Spiced Butternut Soup – nourishingnutrients Skip to content
"Creamy spiced butternut squash soup topped with toasted pumpkin seeds in ceramic bowl, surrounded by fresh butternut squash cubes, ginger, and garlic on bright white marble surface"

Spiced Butternut Soup

Fight inflammation with this creamy butternut squash soup. Cozy and immune-supporting.

Prep Time: 10 minutes
Cook Time: 30 minutes
Servings: 4

Ingredients:

  • 1 tbsp olive oil
  • 1 medium yellow onion, chopped
  • 3 cloves garlic, minced
  • 1 tsp grated fresh ginger
  • 4 cups peeled and cubed butternut squash
  • 1 medium carrot, chopped
  • 1/2 tsp ground turmeric
  • 1/4 tsp ground cinnamon
  • 1/8 tsp cayenne (optional)
  • 3 cups low-sodium vegetable broth
  • 1/2 cup light coconut milk
  • 1 tsp sea salt (to taste)
  • 1/2 tsp black pepper
  • 2 tbsp Pumpkin seeds

Instructions:

  1. Heat olive oil in a large pot over medium heat. Add onion and cook 5 minutes until translucent.
  2. Add garlic and ginger, sauté for 1 minute.
  3. Stir in squash, carrot, turmeric, cinnamon, and cayenne (if using). Cook 2–3 minutes.
  4. Pour in broth and bring to a boil. Reduce heat, cover, and simmer for 20–25 minutes until squash is very soft.
  5. Remove from heat and blend with immersion blender or carefully in batches in a blender.
  6. Stir in coconut milk, salt, and pepper.
  7. Sprinkle pumpkin seeds on top. 
  8. Taste and adjust seasoning as needed. Serve warm.

Health Benefits:

This comforting soup is rich in carotenoids, fiber, and antioxidants. Butternut squash provides beta-carotene and potassium.  

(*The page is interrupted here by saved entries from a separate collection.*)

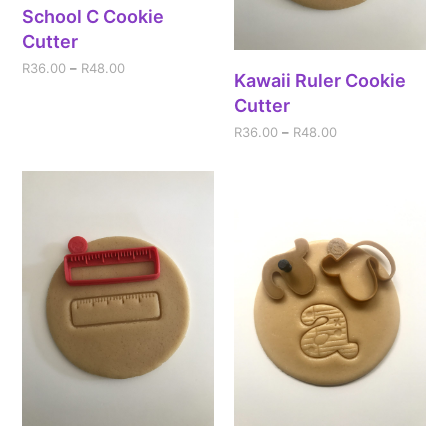
School C Cookie
Cutter
R
36.00
–
R
48.00
Kawaii Ruler Cookie
Cutter
R
36.00
–
R
48.00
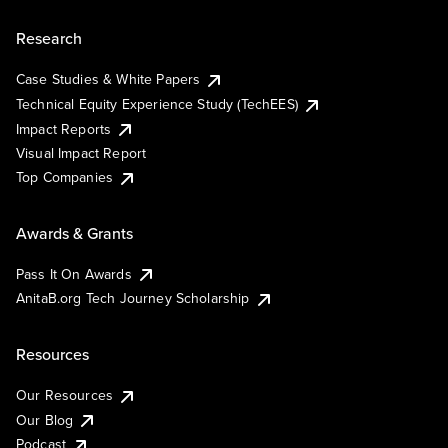
Research
Case Studies & White Papers
Technical Equity Experience Study (TechEES)
Impact Reports
Visual Impact Report
Top Companies
Awards & Grants
Pass It On Awards
AnitaB.org Tech Journey Scholarship
Resources
Our Resources
Our Blog
Podcast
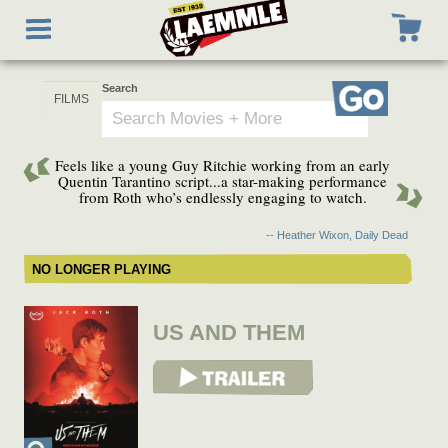
Skip
Toggle
to
navigation
main
content
Search
Go
Feels like a young Guy Ritchie working from an early
Quentin Tarantino script...a star-making performance
from Roth who’s endlessly engaging to watch.
-- Heather Wixon, Daily Dead
NO LONGER PLAYING
US AND THEM
View Trailer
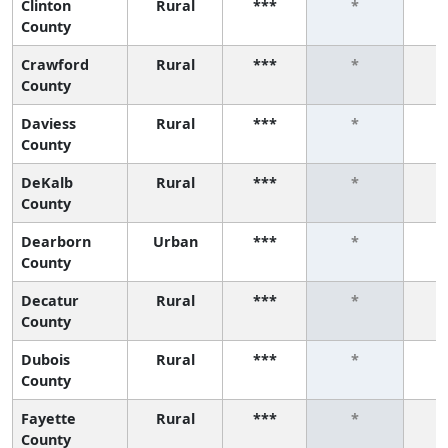
Clinton
Rural
***
*
County
Crawford
Rural
***
*
County
Daviess
Rural
***
*
County
DeKalb
Rural
***
*
County
Dearborn
Urban
***
*
County
Decatur
Rural
***
*
County
Dubois
Rural
***
*
County
Fayette
Rural
***
*
County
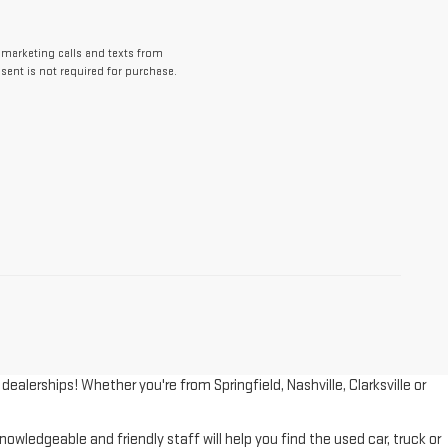
lemarketing calls and texts from
ent is not required for purchase.
lerships! Whether you're from Springfield, Nashville, Clarksville or
wledgeable and friendly staff will help you find the used car, truck or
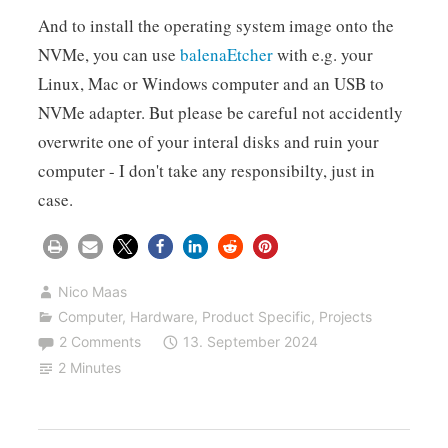
And to install the operating system image onto the
NVMe, you can use
balenaEtcher
with e.g. your
Linux, Mac or Windows computer and an USB to
NVMe adapter. But please be careful not accidently
overwrite one of your interal disks and ruin your
computer - I don't take any responsibilty, just in
case.
Nico Maas
Computer
,
Hardware
,
Product Specific
,
Projects
2 Comments
13. September 2024
2 Minutes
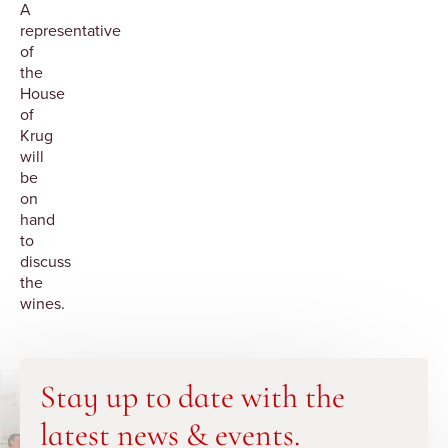
A
representative
of
the
House
of
Krug
will
be
on
hand
to
discuss
the
wines.
Stay up to date with the
latest news & events.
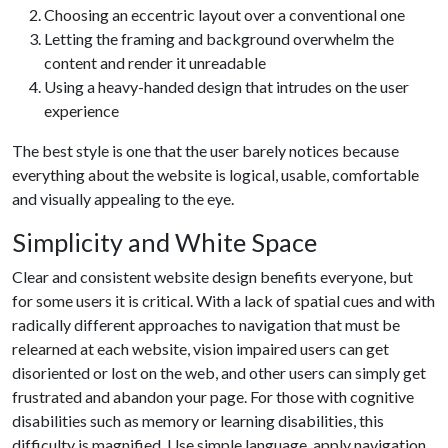
Choosing an eccentric layout over a conventional one
Letting the framing and background overwhelm the
content and render it unreadable
Using a heavy-handed design that intrudes on the user
experience
The best style is one that the user barely notices because
everything about the website is logical, usable, comfortable
and visually appealing to the eye.
Simplicity and White Space
Clear and consistent website design benefits everyone, but
for some users it is critical. With a lack of spatial cues and with
radically different approaches to navigation that must be
relearned at each website, vision impaired users can get
disoriented or lost on the web, and other users can simply get
frustrated and abandon your page. For those with cognitive
disabilities such as memory or learning disabilities, this
difficulty is magnified. Use simple language, apply navigation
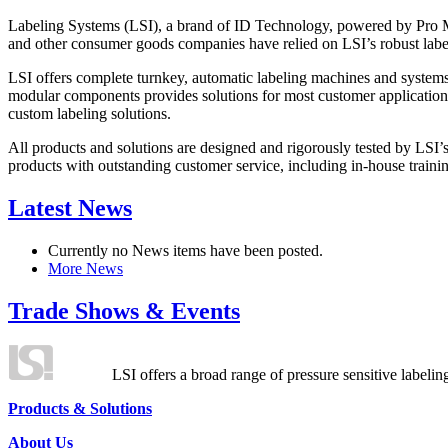
Labeling Systems (LSI), a brand of ID Technology, powered by Pro Ma
and other consumer goods companies have relied on LSI’s robust label
LSI offers complete turnkey, automatic labeling machines and systems
modular components provides solutions for most customer application
custom labeling solutions.
All products and solutions are designed and rigorously tested by LSI’
products with outstanding customer service, including in-house training
Latest News
Currently no News items have been posted.
More News
Trade Shows & Events
LSI offers a broad range of pressure sensitive labelin
Products & Solutions
About Us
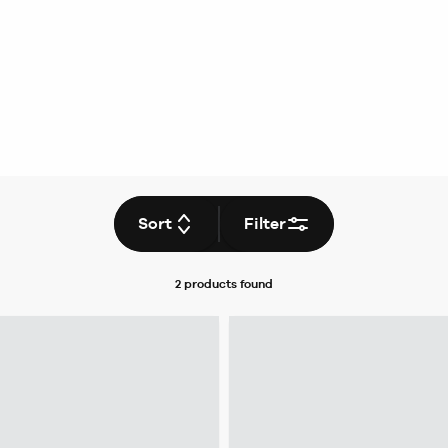
Sort
Filter
2 products
found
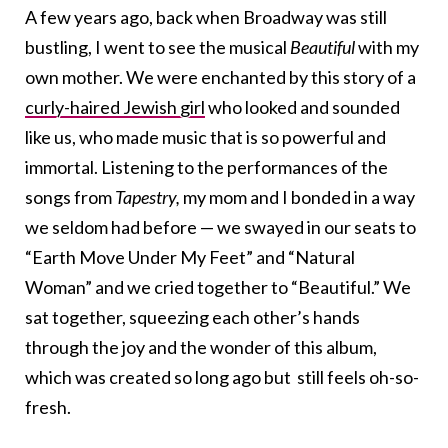
A few years ago, back when Broadway was still
bustling, I went to see the musical
Beautiful
with my
own mother. We were enchanted by this story of a
curly-haired Jewish girl
who looked and sounded
like us, who made music that is so powerful and
immortal. Listening to the performances of the
songs from
Tapestry,
my mom and I bonded in a way
we seldom had before — we swayed in our seats to
“Earth Move Under My Feet” and “Natural
Woman” and we cried together to “Beautiful.” We
sat together, squeezing each other’s hands
through the joy and the wonder of this album,
which was created so long ago but still feels oh-so-
fresh.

Pumpkin seeds are rich in several important nutrients including magnesium, zinc, healthy fats (particularly omega-3 and omega-6 fatty acids), protein, fiber, iron, potassium, and antioxidants like vitamin E. They're also a good source of tryptophan, an amino acid that can support sleep and mood.

FAQ

Q: Is this soup good for a vegan or dairy-free diet?
A: Yes, it's fully plant-based and dairy-free.

Q: Can I freeze this soup?
A: Yes. It freezes well for up to 2 months in airtight containers.